## Instructions to follow:
Each line that includes "with" must be copied from the records.

## Data supplied:
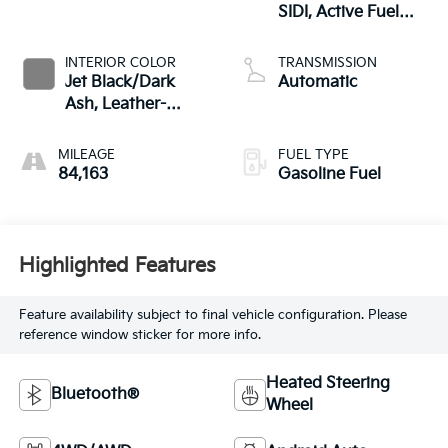
SIDI, Active Fuel
Mgt
INTERIOR COLOR
TRANSMISSION
Jet Black/Dark
Automatic
Ash, Leather-
Appointed Seat
Trim
MILEAGE
FUEL TYPE
84,163
Gasoline Fuel
Highlighted Features
Feature availability subject to final vehicle configuration. Please
reference window sticker for more info.
Heated Steering
Bluetooth®
Wheel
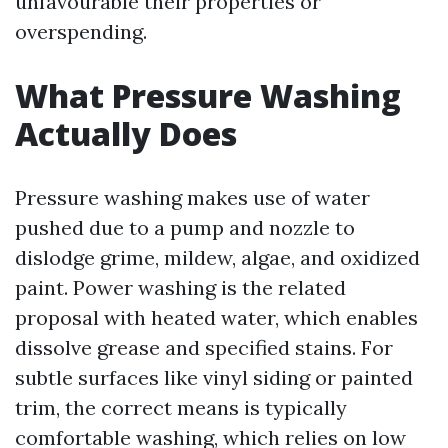
unfavourable their properties or
overspending.
What Pressure Washing
Actually Does
Pressure washing makes use of water
pushed due to a pump and nozzle to
dislodge grime, mildew, algae, and oxidized
paint. Power washing is the related
proposal with heated water, which enables
dissolve grease and specified stains. For
subtle surfaces like vinyl siding or painted
trim, the correct means is typically
comfortable washing, which relies on low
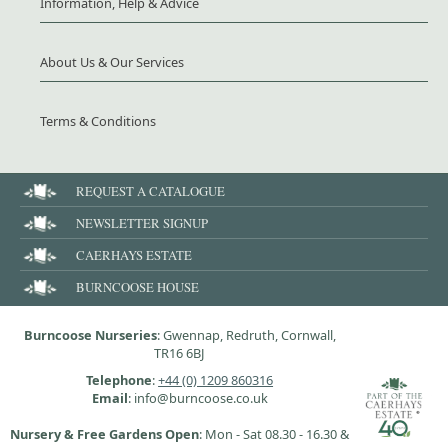
Information, Help & Advice
About Us & Our Services
Terms & Conditions
REQUEST A CATALOGUE
NEWSLETTER SIGNUP
CAERHAYS ESTATE
BURNCOOSE HOUSE
Burncoose Nurseries
: Gwennap, Redruth, Cornwall,
TR16 6BJ
Telephone
:
+44 (0) 1209 860316
Email
: info@burncoose.co.uk
Nursery & Free Gardens Open
: Mon - Sat 08.30 - 16.30 &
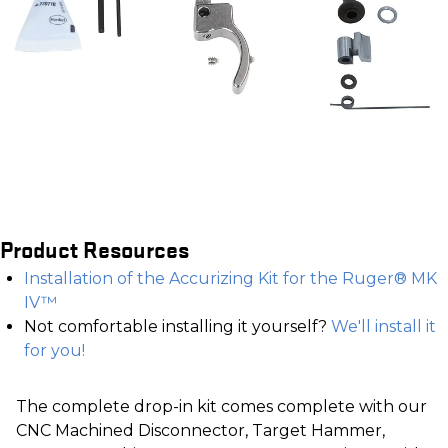
Product Resources
Installation of the Accurizing Kit for the Ruger® MK
IV™
Not comfortable installing it yourself?
We'll install it
for you!
The complete drop-in kit comes complete with our
CNC Machined Disconnector, Target Hammer,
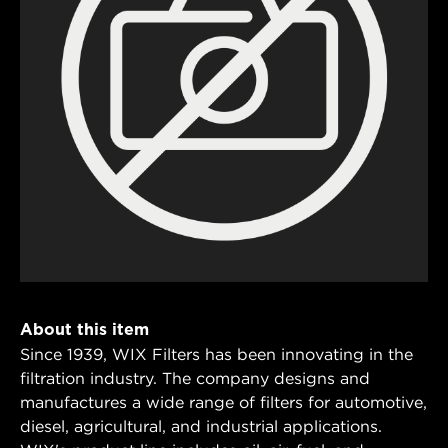
About this item
Since 1939, WIX Filters has been innovating in the
filtration industry. The company designs and
manufactures a wide range of filters for automotive,
diesel, agricultural, and industrial applications.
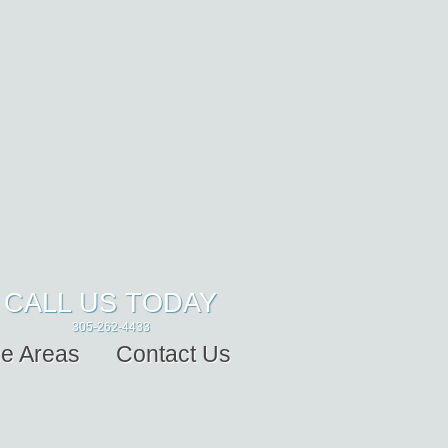
CALL US TODAY
305-262-4433
ce Areas
Contact Us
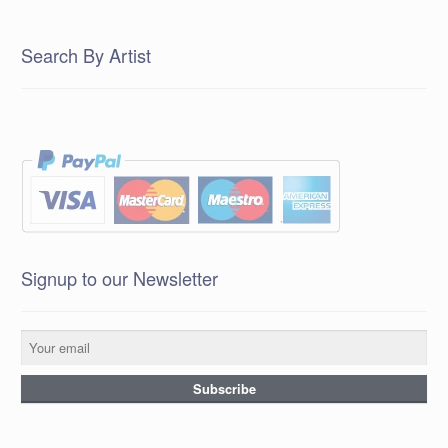
Search By Artist
Signup to our Newsletter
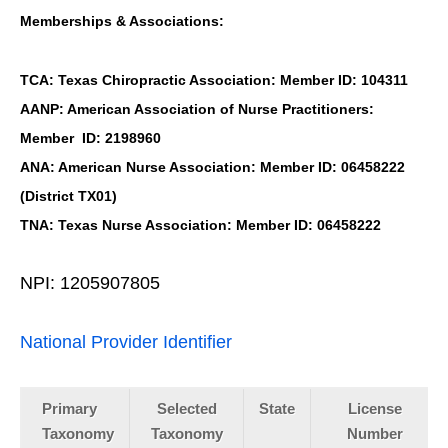
Memberships & Associations:
TCA: Texas Chiropractic Association: Member ID: 104311
AANP: American Association of Nurse Practitioners:
Member ID: 2198960
ANA: American Nurse Association: Member ID: 06458222
(District TX01)
TNA: Texas Nurse Association: Member ID: 06458222
NPI: 1205907805
National Provider Identifier
Primary
Selected
State
License
Taxonomy
Taxonomy
Number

## Answer for the task:
proposal with heated water, which enables
The complete drop-in kit comes complete with our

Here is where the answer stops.